Там, за дверью, -- осел, присмирел и размяк.
И беспомощно стал озираться: э, да как же он помельчал! Э, да как же он засутулился? И -- казался неравноплечим (будто одно плечо перебито).
К колотившемуся, к болевшему боку -- то и дело жалась рука.
Да-с!...
Тревожные донесения из провинции... И, знаете ли, -- сын, сын!.. Так себе -- отца опозорил... Ужасное положение, знаете ли...
Эту старую дуру, Анну Петровну, обобрали: какой-то негодяй-скоморох, с тараканьими усиками... Вот она и вернулась...
Ничего-с!.. Как-нибудь!..
Восстание, гибель России... И уже -- собираются: покусились... Какой-нибудь абитуриент там с глазами и усиками врывается в стародворянский, уважаемый дом...
И потом -- газы, газы!..
Тут он принял лепешку...
Перестает быть упругой пружина, перегруженная гирями; для упругости есть предел; для человеческой воли есть предел тоже; плавится и железная воля; в старости разжижается человеческий мозг.
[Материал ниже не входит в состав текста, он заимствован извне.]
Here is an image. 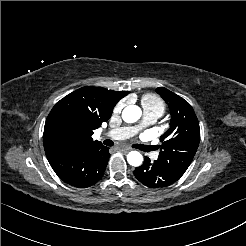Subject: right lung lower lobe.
Wrapping results in <instances>:
<instances>
[{
    "mask_svg": "<svg viewBox=\"0 0 246 246\" xmlns=\"http://www.w3.org/2000/svg\"><path fill=\"white\" fill-rule=\"evenodd\" d=\"M108 149L103 145L56 149L46 156L60 179L74 187L86 188L102 178L110 157Z\"/></svg>",
    "mask_w": 246,
    "mask_h": 246,
    "instance_id": "98d812e1",
    "label": "right lung lower lobe"
}]
</instances>
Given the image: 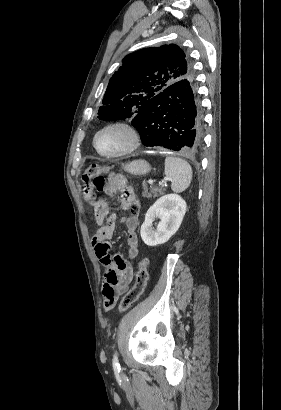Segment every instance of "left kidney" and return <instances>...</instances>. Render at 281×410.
Wrapping results in <instances>:
<instances>
[{
    "label": "left kidney",
    "instance_id": "left-kidney-1",
    "mask_svg": "<svg viewBox=\"0 0 281 410\" xmlns=\"http://www.w3.org/2000/svg\"><path fill=\"white\" fill-rule=\"evenodd\" d=\"M186 202L177 194L160 197L147 211L140 234L148 246H157L167 242L179 229L186 213ZM155 218L160 222L157 228L152 227Z\"/></svg>",
    "mask_w": 281,
    "mask_h": 410
}]
</instances>
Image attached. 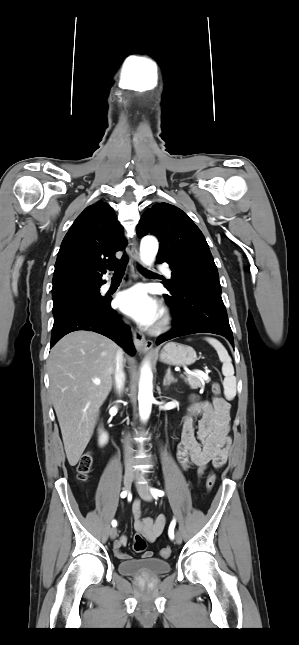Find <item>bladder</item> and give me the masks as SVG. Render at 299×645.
<instances>
[{"instance_id":"1","label":"bladder","mask_w":299,"mask_h":645,"mask_svg":"<svg viewBox=\"0 0 299 645\" xmlns=\"http://www.w3.org/2000/svg\"><path fill=\"white\" fill-rule=\"evenodd\" d=\"M170 570L171 565L167 560L155 557L125 560L118 565L120 574L134 577L160 576Z\"/></svg>"}]
</instances>
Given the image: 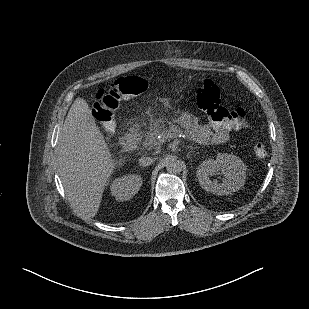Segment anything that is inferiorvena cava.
I'll list each match as a JSON object with an SVG mask.
<instances>
[{
  "label": "inferior vena cava",
  "instance_id": "602c4592",
  "mask_svg": "<svg viewBox=\"0 0 309 309\" xmlns=\"http://www.w3.org/2000/svg\"><path fill=\"white\" fill-rule=\"evenodd\" d=\"M154 161H155V158L143 156L139 159L138 162L140 166L146 167V166L151 165Z\"/></svg>",
  "mask_w": 309,
  "mask_h": 309
}]
</instances>
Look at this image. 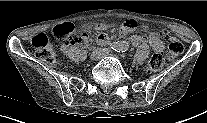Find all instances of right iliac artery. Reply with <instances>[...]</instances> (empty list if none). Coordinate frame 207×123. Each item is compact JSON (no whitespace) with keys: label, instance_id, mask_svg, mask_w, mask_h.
Returning a JSON list of instances; mask_svg holds the SVG:
<instances>
[{"label":"right iliac artery","instance_id":"1","mask_svg":"<svg viewBox=\"0 0 207 123\" xmlns=\"http://www.w3.org/2000/svg\"><path fill=\"white\" fill-rule=\"evenodd\" d=\"M125 47V44L124 43H116V44H113L111 45V49H116V48H124Z\"/></svg>","mask_w":207,"mask_h":123}]
</instances>
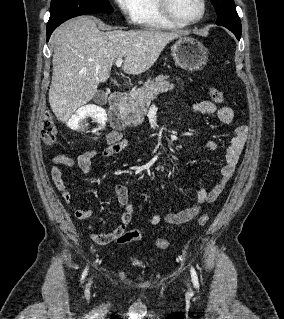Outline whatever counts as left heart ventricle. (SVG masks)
I'll list each match as a JSON object with an SVG mask.
<instances>
[{
  "mask_svg": "<svg viewBox=\"0 0 284 319\" xmlns=\"http://www.w3.org/2000/svg\"><path fill=\"white\" fill-rule=\"evenodd\" d=\"M174 13L183 20H192L201 13V0H172Z\"/></svg>",
  "mask_w": 284,
  "mask_h": 319,
  "instance_id": "b2bd125f",
  "label": "left heart ventricle"
}]
</instances>
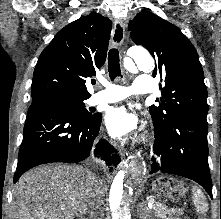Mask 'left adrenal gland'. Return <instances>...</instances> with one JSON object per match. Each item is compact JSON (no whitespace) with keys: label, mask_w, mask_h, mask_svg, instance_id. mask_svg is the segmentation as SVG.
Instances as JSON below:
<instances>
[{"label":"left adrenal gland","mask_w":221,"mask_h":219,"mask_svg":"<svg viewBox=\"0 0 221 219\" xmlns=\"http://www.w3.org/2000/svg\"><path fill=\"white\" fill-rule=\"evenodd\" d=\"M142 206L140 205L137 212L139 213L140 219H147L149 217V210L143 209L145 212L141 211Z\"/></svg>","instance_id":"left-adrenal-gland-1"}]
</instances>
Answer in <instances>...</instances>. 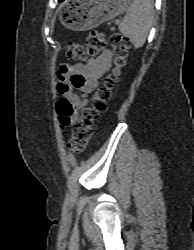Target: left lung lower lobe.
Wrapping results in <instances>:
<instances>
[{"instance_id": "1", "label": "left lung lower lobe", "mask_w": 194, "mask_h": 250, "mask_svg": "<svg viewBox=\"0 0 194 250\" xmlns=\"http://www.w3.org/2000/svg\"><path fill=\"white\" fill-rule=\"evenodd\" d=\"M64 0H59V2H63Z\"/></svg>"}]
</instances>
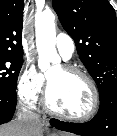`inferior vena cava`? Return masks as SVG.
<instances>
[{"label":"inferior vena cava","mask_w":117,"mask_h":136,"mask_svg":"<svg viewBox=\"0 0 117 136\" xmlns=\"http://www.w3.org/2000/svg\"><path fill=\"white\" fill-rule=\"evenodd\" d=\"M18 121L25 124L26 129L30 132L41 127L39 116L27 109L25 105L18 108L17 113Z\"/></svg>","instance_id":"obj_1"}]
</instances>
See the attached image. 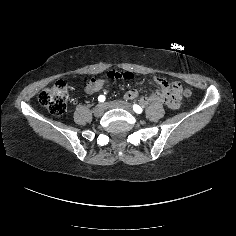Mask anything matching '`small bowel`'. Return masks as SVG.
<instances>
[{
    "label": "small bowel",
    "instance_id": "small-bowel-1",
    "mask_svg": "<svg viewBox=\"0 0 236 236\" xmlns=\"http://www.w3.org/2000/svg\"><path fill=\"white\" fill-rule=\"evenodd\" d=\"M158 83L160 84H164L165 81L162 80V79H157L156 80ZM106 84L105 80L103 79H92L86 86V92L89 93V94H92V93H95L99 90H101L104 85ZM138 93L136 90H129L127 93H126V97L129 98V99H133L135 97H137Z\"/></svg>",
    "mask_w": 236,
    "mask_h": 236
}]
</instances>
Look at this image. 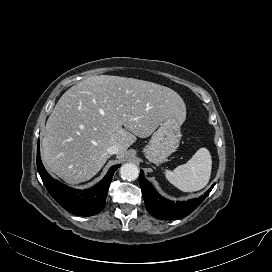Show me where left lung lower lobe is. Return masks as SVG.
Here are the masks:
<instances>
[{"mask_svg": "<svg viewBox=\"0 0 272 272\" xmlns=\"http://www.w3.org/2000/svg\"><path fill=\"white\" fill-rule=\"evenodd\" d=\"M139 184L147 210L155 218L162 220H175L189 215L202 203L215 185L213 184L211 188L198 199L195 198L175 203L159 195L152 185L145 179L144 172L142 170L139 175Z\"/></svg>", "mask_w": 272, "mask_h": 272, "instance_id": "left-lung-lower-lobe-1", "label": "left lung lower lobe"}]
</instances>
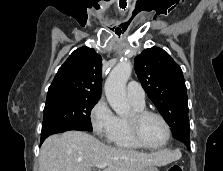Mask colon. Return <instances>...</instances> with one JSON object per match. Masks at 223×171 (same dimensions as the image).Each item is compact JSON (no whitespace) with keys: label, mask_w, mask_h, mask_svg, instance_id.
Returning a JSON list of instances; mask_svg holds the SVG:
<instances>
[{"label":"colon","mask_w":223,"mask_h":171,"mask_svg":"<svg viewBox=\"0 0 223 171\" xmlns=\"http://www.w3.org/2000/svg\"><path fill=\"white\" fill-rule=\"evenodd\" d=\"M167 171H183L182 168L178 165H172L168 168Z\"/></svg>","instance_id":"5ec220e1"}]
</instances>
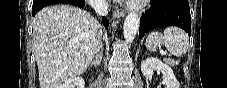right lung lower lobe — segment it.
Here are the masks:
<instances>
[{
    "instance_id": "98d812e1",
    "label": "right lung lower lobe",
    "mask_w": 227,
    "mask_h": 88,
    "mask_svg": "<svg viewBox=\"0 0 227 88\" xmlns=\"http://www.w3.org/2000/svg\"><path fill=\"white\" fill-rule=\"evenodd\" d=\"M55 3H69L75 6H84V0H34L32 7V16H35V14L43 7ZM102 22L103 25L107 28L109 21L106 17L102 18Z\"/></svg>"
}]
</instances>
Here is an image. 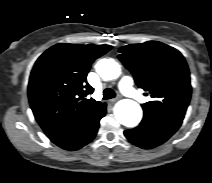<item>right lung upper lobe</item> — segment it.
<instances>
[{"mask_svg": "<svg viewBox=\"0 0 212 183\" xmlns=\"http://www.w3.org/2000/svg\"><path fill=\"white\" fill-rule=\"evenodd\" d=\"M111 48L59 43L38 58L28 97L35 119L49 138L75 130L106 109L105 103L87 98L94 89L86 78L92 62Z\"/></svg>", "mask_w": 212, "mask_h": 183, "instance_id": "right-lung-upper-lobe-1", "label": "right lung upper lobe"}]
</instances>
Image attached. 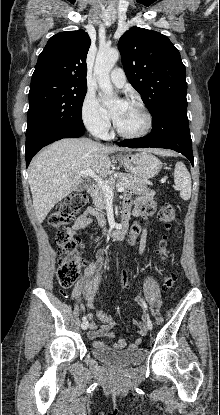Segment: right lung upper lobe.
<instances>
[{
  "mask_svg": "<svg viewBox=\"0 0 220 415\" xmlns=\"http://www.w3.org/2000/svg\"><path fill=\"white\" fill-rule=\"evenodd\" d=\"M90 44V37L83 30L52 36L38 57L31 81L54 79L87 85L86 57Z\"/></svg>",
  "mask_w": 220,
  "mask_h": 415,
  "instance_id": "1",
  "label": "right lung upper lobe"
}]
</instances>
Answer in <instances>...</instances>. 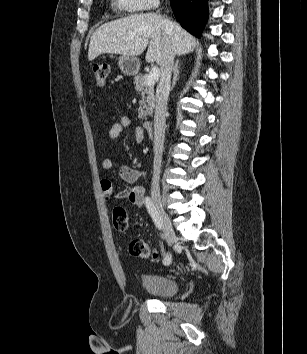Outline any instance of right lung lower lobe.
I'll use <instances>...</instances> for the list:
<instances>
[{"label": "right lung lower lobe", "mask_w": 307, "mask_h": 354, "mask_svg": "<svg viewBox=\"0 0 307 354\" xmlns=\"http://www.w3.org/2000/svg\"><path fill=\"white\" fill-rule=\"evenodd\" d=\"M176 19L191 34L200 37L208 18V0H170Z\"/></svg>", "instance_id": "1"}]
</instances>
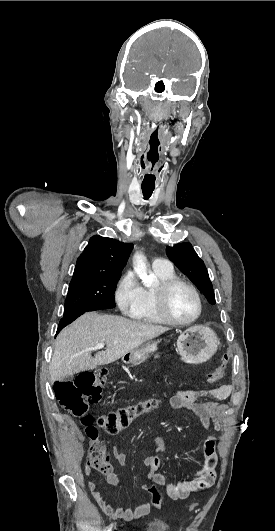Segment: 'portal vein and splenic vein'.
Segmentation results:
<instances>
[{
  "instance_id": "portal-vein-and-splenic-vein-1",
  "label": "portal vein and splenic vein",
  "mask_w": 275,
  "mask_h": 531,
  "mask_svg": "<svg viewBox=\"0 0 275 531\" xmlns=\"http://www.w3.org/2000/svg\"><path fill=\"white\" fill-rule=\"evenodd\" d=\"M105 343H98L96 347H92V349H86V351H97V349H104Z\"/></svg>"
}]
</instances>
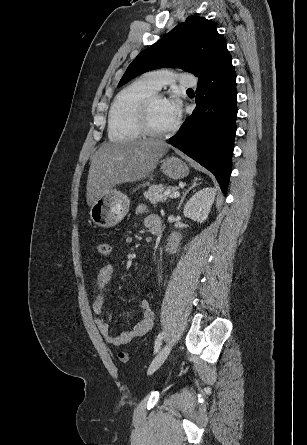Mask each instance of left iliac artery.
<instances>
[{"mask_svg": "<svg viewBox=\"0 0 307 445\" xmlns=\"http://www.w3.org/2000/svg\"><path fill=\"white\" fill-rule=\"evenodd\" d=\"M162 338H163L162 333H159L155 342L154 353H157L159 351L162 344Z\"/></svg>", "mask_w": 307, "mask_h": 445, "instance_id": "obj_1", "label": "left iliac artery"}]
</instances>
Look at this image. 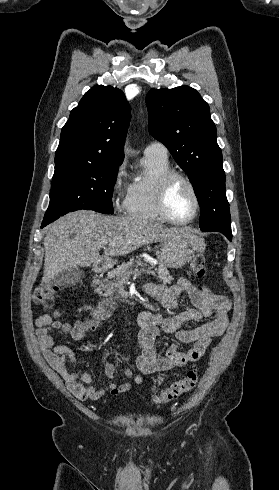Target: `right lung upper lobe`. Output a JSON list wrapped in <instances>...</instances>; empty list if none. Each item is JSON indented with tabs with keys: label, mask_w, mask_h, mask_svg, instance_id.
Masks as SVG:
<instances>
[{
	"label": "right lung upper lobe",
	"mask_w": 279,
	"mask_h": 490,
	"mask_svg": "<svg viewBox=\"0 0 279 490\" xmlns=\"http://www.w3.org/2000/svg\"><path fill=\"white\" fill-rule=\"evenodd\" d=\"M130 118V108L120 89L94 86L62 128L55 166L123 162Z\"/></svg>",
	"instance_id": "right-lung-upper-lobe-1"
}]
</instances>
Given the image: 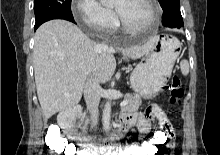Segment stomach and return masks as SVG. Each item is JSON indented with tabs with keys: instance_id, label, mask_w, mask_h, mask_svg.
<instances>
[{
	"instance_id": "obj_1",
	"label": "stomach",
	"mask_w": 220,
	"mask_h": 155,
	"mask_svg": "<svg viewBox=\"0 0 220 155\" xmlns=\"http://www.w3.org/2000/svg\"><path fill=\"white\" fill-rule=\"evenodd\" d=\"M179 46L175 37H155L152 49L130 76L131 88L145 98L156 96L171 77Z\"/></svg>"
}]
</instances>
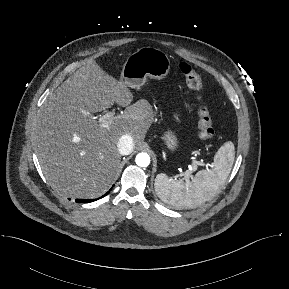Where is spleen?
Listing matches in <instances>:
<instances>
[{
    "mask_svg": "<svg viewBox=\"0 0 289 289\" xmlns=\"http://www.w3.org/2000/svg\"><path fill=\"white\" fill-rule=\"evenodd\" d=\"M235 158V147L225 142L214 156L211 169L200 170L192 180H175L166 174L155 178V191L165 203L180 208H195L210 201L225 184Z\"/></svg>",
    "mask_w": 289,
    "mask_h": 289,
    "instance_id": "obj_1",
    "label": "spleen"
}]
</instances>
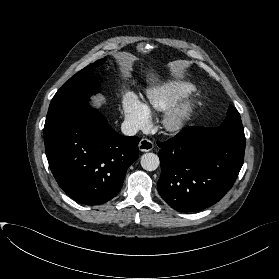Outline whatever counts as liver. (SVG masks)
Here are the masks:
<instances>
[{
    "label": "liver",
    "mask_w": 279,
    "mask_h": 279,
    "mask_svg": "<svg viewBox=\"0 0 279 279\" xmlns=\"http://www.w3.org/2000/svg\"><path fill=\"white\" fill-rule=\"evenodd\" d=\"M125 66H126V69L128 70V69L130 68L131 64H130V63H126ZM152 76H153V75H152ZM99 103H100V102H99Z\"/></svg>",
    "instance_id": "6515ba94"
}]
</instances>
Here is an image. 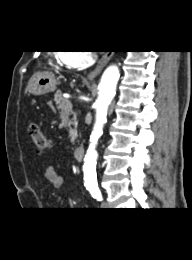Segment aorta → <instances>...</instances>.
Returning a JSON list of instances; mask_svg holds the SVG:
<instances>
[{"label": "aorta", "instance_id": "762f6f07", "mask_svg": "<svg viewBox=\"0 0 192 260\" xmlns=\"http://www.w3.org/2000/svg\"><path fill=\"white\" fill-rule=\"evenodd\" d=\"M119 68L116 65L109 66L101 77L98 86V98L96 100V118L92 134L90 136V145L84 158L83 172L86 185L96 184V163L98 153L95 150L98 139L103 134V126L106 123L107 111L112 102L116 85L119 80Z\"/></svg>", "mask_w": 192, "mask_h": 260}]
</instances>
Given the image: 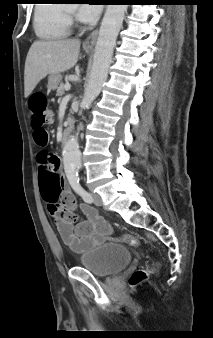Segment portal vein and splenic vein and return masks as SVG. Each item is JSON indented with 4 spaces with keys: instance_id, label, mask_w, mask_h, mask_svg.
<instances>
[{
    "instance_id": "obj_1",
    "label": "portal vein and splenic vein",
    "mask_w": 213,
    "mask_h": 338,
    "mask_svg": "<svg viewBox=\"0 0 213 338\" xmlns=\"http://www.w3.org/2000/svg\"><path fill=\"white\" fill-rule=\"evenodd\" d=\"M70 87H71V85H70L69 83H67V84L65 85V90L68 91V90L70 89Z\"/></svg>"
}]
</instances>
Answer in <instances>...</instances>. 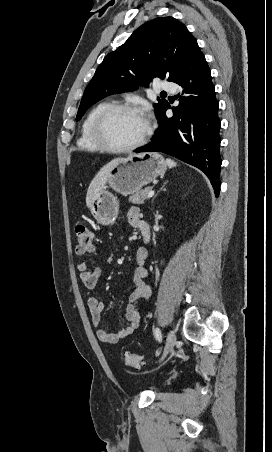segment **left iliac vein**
Instances as JSON below:
<instances>
[{
  "mask_svg": "<svg viewBox=\"0 0 272 452\" xmlns=\"http://www.w3.org/2000/svg\"><path fill=\"white\" fill-rule=\"evenodd\" d=\"M176 342V335L173 330H170L167 334L166 343H165V349L163 352V355L160 359V362L165 359V357L170 353L171 349L174 347Z\"/></svg>",
  "mask_w": 272,
  "mask_h": 452,
  "instance_id": "obj_1",
  "label": "left iliac vein"
}]
</instances>
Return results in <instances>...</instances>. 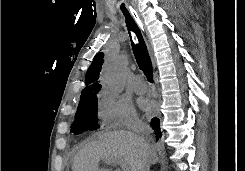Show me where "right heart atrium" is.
<instances>
[{
	"instance_id": "obj_1",
	"label": "right heart atrium",
	"mask_w": 245,
	"mask_h": 171,
	"mask_svg": "<svg viewBox=\"0 0 245 171\" xmlns=\"http://www.w3.org/2000/svg\"><path fill=\"white\" fill-rule=\"evenodd\" d=\"M97 118L103 129H133L140 125L132 106L109 91L98 96Z\"/></svg>"
}]
</instances>
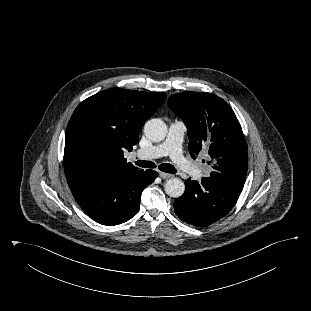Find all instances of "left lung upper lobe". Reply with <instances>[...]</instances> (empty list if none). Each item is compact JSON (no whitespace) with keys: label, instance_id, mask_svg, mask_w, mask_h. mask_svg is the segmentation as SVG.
<instances>
[{"label":"left lung upper lobe","instance_id":"obj_1","mask_svg":"<svg viewBox=\"0 0 311 311\" xmlns=\"http://www.w3.org/2000/svg\"><path fill=\"white\" fill-rule=\"evenodd\" d=\"M170 109L184 121L189 152L195 159L206 151L212 166L210 178L241 193L248 169L246 141L232 108L220 97L206 92L171 95Z\"/></svg>","mask_w":311,"mask_h":311}]
</instances>
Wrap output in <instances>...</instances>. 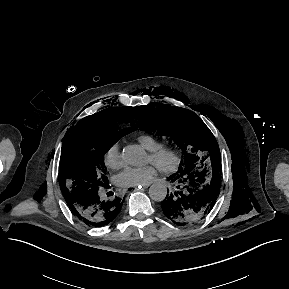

Нынче грянет мороз, -- и снежная, крепкая куча прыскает самосветя-щейся искрой; и из морозных снежинок сваяет человеческий блистающий бюст.
Оттепель прошумит -- пробуреет, проточится куча: вся одрябнет, ослизнет; и -- сядет.
Аполлон Аполлонович Аблеухов мерз еще в детстве: мерз и креп; под морозною, столичною ночью -- круче, крепче, грознее казался блистающий бюст его, -- самосветящийся, искристый, восходящий над северной ночью всего более до того гниловатого ветерка, от которого пал его друг, и который в течение последнего времени запалил ураганом.
Аполлон Аполлонович Аблеухов восходил до урагана; и -- после...
Одиноко, долго и гордо стоял под палящим жерлом урагана Аполлон Аполлонович Аблеухов -- самосветящийся, оледенелый и крепкий; но всему положен предел: и платина плавится.
Аполлон Аполлонович Аблеухов в одну ночь просутулился; в одну ночь развалился он и повис большой головой; и его, упругого, как пружина, свалило; а бывало? Недавно еще на безморщинистом профиле, вызывающе брошенном под небеса навстречу напастям, трепыхалися красные светочи пламени, от которого... могла... загореться... Россия!..
Но прошла всего ночь.
И на огненном фоне горящей Российской Империи вместо крепкого золотомундирного мужа оказался -- геморроидальный старик, стоящий с распахнутой, прерывисто-дышащей волосатою грудью, -- непробритый, нечесаный, потный, -- в халате с кистями, -- он, конечно, не мог править бег (по ухабам, колдобинам, рытвинам) нашего раскачавшегося государственного колеса!..
Фортуна ему изменила.
Конечно же, -- не события личной жизни, не отъявленный негодяй, его сын, и не страх пасть под бомбою, как падает простой воин на поле, не приезд там какой-нибудь Анны Петровны, малоизвестной особы, не успевающей ни на каком ровно поприще -- не приезд там Анны Петровны (в черном, штопаном платье и с ридикюльчиком), и вовсе не красная тряпка превратили носителя сверкающих бриллиантовых знаков просто в талую кучу.
Нет -- время.
Видывали ли вы уже впадающих в детство, но вое еще знаменитых мужей -- стариков, которые полстолетия отражали стойко удары -- белокудрых (чаще же лысых) и в железо борьбы закованных предводителей?
Я видел их.
В собраниях, в заседаниях, на конгрессах они взлезали на кафедру в белоснежных крахмалах и лоснящихся своих фраках с надставными плечами; сутуловатые старики с отвисающими челюстями, со вставными зубами, беззубые -- -- видел я --
-- продолжали еще по привычке ударять по сердцам, на кафедре овладевая собою.
И я видел их на дому.
Со слабоумною суетою шепоточком мне в ухо кидая больные, тупые остроты, в сопровождении нахлебников, они влачилися в кабинет и слюняво там хвастались полочкой собрания сочинений, переплетенных в сафьян, которую и я когда-то почитывал, которою угощали они и меня, и себя.
Мне грустно!
Ровно в десять часов раздавался звонок: отпирал не Семеныч; кто-то там проходил -- в комнату Николая Алоллоновича; там сидел, там оставил записку.
Я ЗНАЮ, ЧТО ДЕЛАЮ
Ровно в десять часов Аполлон Аполлонович откушал кофей в столовой.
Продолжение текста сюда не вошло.